# Quick question about dust extractors



## Shesho (Jun 12, 2012)

Hello, I havent used dust extractors before but I think Im going to have to get one.

I was wondering how does the bag systems work? Can you get extractors with reusable bags? Its just I dont like the idea of paying for a new bag everytime I need to empty one.

Thanks.


----------



## toolguy1000 (Oct 4, 2012)

if by dust extractor, you're referring to dust collectors, the heavy plastic bags are reusable. some of the smaller 1hp units come with canvas lower collection bags, but determining when they are full is more difficult as they are not transparent.


----------



## Leo G (Oct 16, 2006)

A dust extractor is generally a shop vac. A highly refined shop vac.
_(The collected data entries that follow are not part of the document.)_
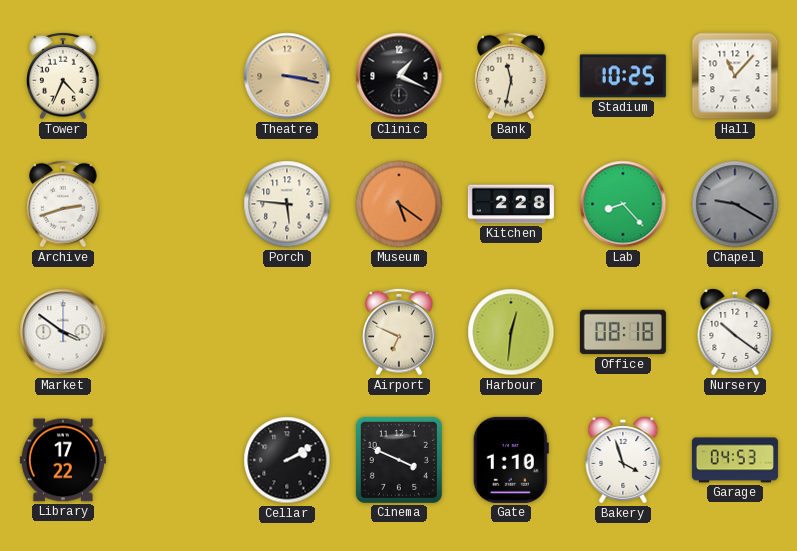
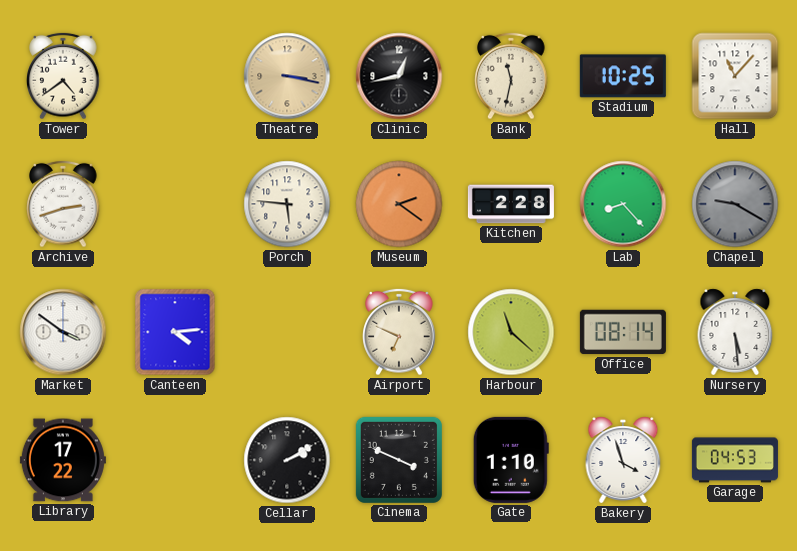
Tower: 4:34 -> 4:39
Clinic: 1:19 -> 12:43
Museum: 5:21 -> 2:21
Canteen: none -> 4:14
Harbour: 12:31 -> 11:22
Office: 08:18 -> 08:14
Nursery: 10:21 -> 5:29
I have a fein and I am able to empty the paper bag a couple of times before I need to replace it.


----------



## TimPa (Jan 27, 2010)

we run the Fein turbo II with a Dust Deputy, which capture a vast majority of the material. emptying the bag should be a semi-annual experiance and they're like $3. I recommend you run a dust deputy or thien baffle to collect the material and you won't have to worry about bag cost. And more imortantly, your system will lose less suction over time, because the filters stay cleaner - longer.


----------



## Phaedrus (Jan 18, 2012)

+1. If you are thinking about doing this on a shop vac scale and go with a used vac and Thien Baffle, you can have the whole set up for around $60-$75 depending upon materials. That is a pretty reasonable price to pay for keeping your lungs and shop tidy and safe.


----------